WORK REQUEST:
Take the material below and reproduce, word for word, only the lines from the line with "Home Is Where the Elf Is" through the line with "Introducing: The Legends Collection".

[Start of Attachment]

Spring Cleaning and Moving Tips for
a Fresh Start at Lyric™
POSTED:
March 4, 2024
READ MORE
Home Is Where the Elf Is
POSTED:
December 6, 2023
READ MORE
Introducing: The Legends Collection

[End of Attachment]
[Start of Attachment]

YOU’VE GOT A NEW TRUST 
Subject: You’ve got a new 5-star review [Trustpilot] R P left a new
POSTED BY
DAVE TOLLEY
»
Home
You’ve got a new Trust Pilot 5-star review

[End of Attachment]
[Start of Attachment]

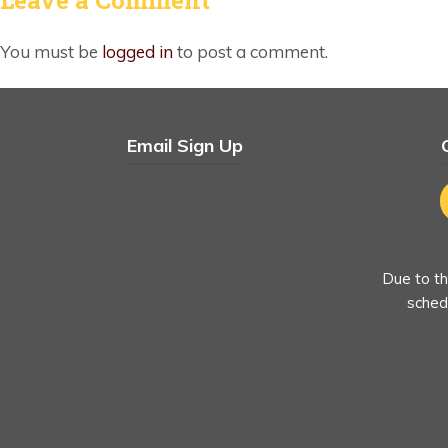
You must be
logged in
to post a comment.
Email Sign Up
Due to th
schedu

[End of Attachment]

SOLUTION BELOW:
Home Is Where the Elf Is
POSTED:
December 6, 2023
READ MORE
Introducing: The Legends Collection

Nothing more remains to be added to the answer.